__What the task requires__: Using the word "أخبار" as the filter, copy each matching line from the records.

Extracted page text data:
----------

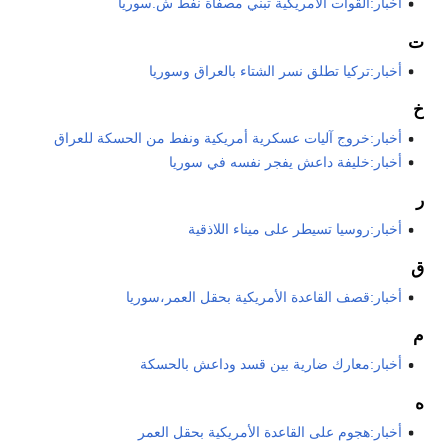
أخبار:القوات الأمريكية تبني مصفاة نفط ش.سوريا
ت
أخبار:تركيا تطلق نسر الشتاء بالعراق وسوريا
خ
أخبار:خروج آليات عسكرية أمريكية ونفط من الحسكة للعراق
أخبار:خليفة داعش يفجر نفسه في سوريا
ر
أخبار:روسيا تسيطر على ميناء اللاذقية
ق
أخبار:قصف القاعدة الأمريكية بحقل العمر،سوريا
م
أخبار:معارك ضارية بين قسد وداعش بالحسكة
ه
أخبار:هجوم على القاعدة الأمريكية بحقل العمر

----------

__Solution to this exercise__:
أخبار:القوات الأمريكية تبني مصفاة نفط ش.سوريا
أخبار:تركيا تطلق نسر الشتاء بالعراق وسوريا
أخبار:خروج آليات عسكرية أمريكية ونفط من الحسكة للعراق
أخبار:خليفة داعش يفجر نفسه في سوريا
أخبار:روسيا تسيطر على ميناء اللاذقية
أخبار:قصف القاعدة الأمريكية بحقل العمر،سوريا
أخبار:معارك ضارية بين قسد وداعش بالحسكة
أخبار:هجوم على القاعدة الأمريكية بحقل العمر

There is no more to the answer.